Celebration of Mind 2017: Math, Magic, Puzzles, Games! October 15, 2017 (01:00 PM PDT - 05:00 PM PDT)
Parent Program: --
Location: SLMath: Eisenbud Auditorium, Baker Board Room, Commons Room, Atrium
Description

Sunday, October 15, 2017 from 1:00-5:00 p.m.

Mathematical Sciences Research Institute (MSRI)
17 Gauss Way, Berkeley, CA 94720 (Directions)

Come celebrate math with puzzles, games, magic, stories, and more! Kids ages 8 and up, and grown-ups who are kids at heart, will enjoy this afternoon filled with hands-on math activities and presentations.

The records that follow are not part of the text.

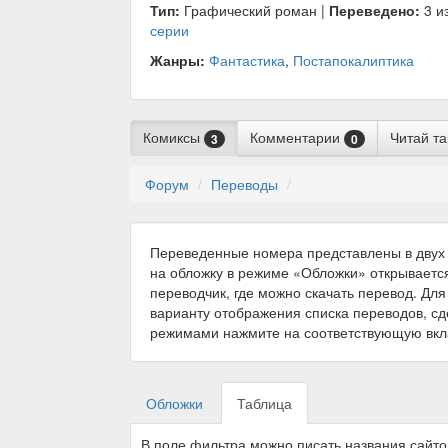
Тип:
Графический роман |
Переведено:
3 из
серии
Жанры:
Фантастика
,
Постапокалиптика
Комиксы
Комментарии
Читай т
3
0
Форум
Переводы
Переведенные номера представлены в двух 
на обложку в режиме «Обложки» открываетс
переводчик, где можно скачать перевод. Для
варианту отображения списка переводов, с
режимами нажмите на соответствующую вкл
Обложки
Таблица
В поле фильтра можно писать названия сайт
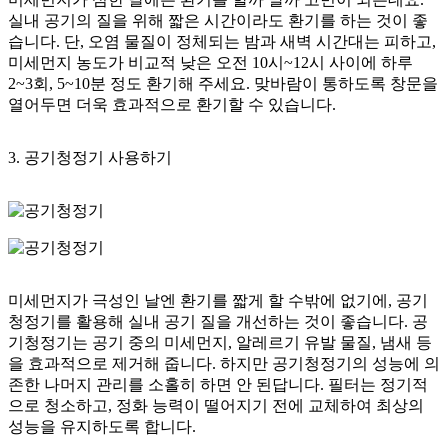
실내 공기의 질을 위해 짧은 시간이라도 환기를 하는 것이 좋
습니다. 단, 오염 물질이 정체되는 밤과 새벽 시간대는 피하고,
미세먼지 농도가 비교적 낮은 오전 10시~12시 사이에 하루
2~3회, 5~10분 정도 환기
해 주세요. 맞바람이 통하도록 창문을
열어두면 더욱 효과적으로 환기할 수 있습니다.
3. 공기청정기 사용하기
미세먼지가 극성인 날엔 환기를 짧게 할 수밖에 없기에, 공기
청정기를 활용해 실내 공기 질을 개선하는 것이 좋습니다. 공
기청정기는 공기 중의 미세먼지, 알레르기 유발 물질, 냄새 등
을 효과적으로 제거해 줍니다. 하지만 공기청정기의 성능에 의
존한 나머지 관리를 소홀히 하면 안 된답니다. 필터는 정기적
으로 청소하고, 정화 능력이 떨어지기 전에 교체하여 최상의
성능을 유지하도록 합니다.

The event honors the life and work of Martin Gardner, former Scientific American columnist who inspired a generation of mathematicians and recreational math enthusiasts. In the spirit of Martin Gardner's love of Alice in Wonderland and with Halloween around the corner, come "down the rabbit hole" and explore with us!

This event is free and open to the public! Questions? Contact Jennifer Murawski at jmurawski@msri.org. 

Advance registration is requested, but not required. Click here to sign up online.

Download an event poster (PDF, 8.5"x11") to share!

  

2017 Event Schedule

All events take place inside MSRI's building at 17 Gauss Way, Berkeley (above Lawrence Hall of Science).

HANDS-ON ACTIVITIES (1st and 2nd floors)

1:00 - 4:00 p.m. Hands-On Math Activities and Displays

  • California Mathematics Festival: Join us for a hands-on problem-solving fair, California Mathematics Festival style! Everybody in your family from grandma to little brother can experience a dozen exciting math activities. You don’t have to watch; you’ll find problems you can do! Come have fun doing math with your whole family.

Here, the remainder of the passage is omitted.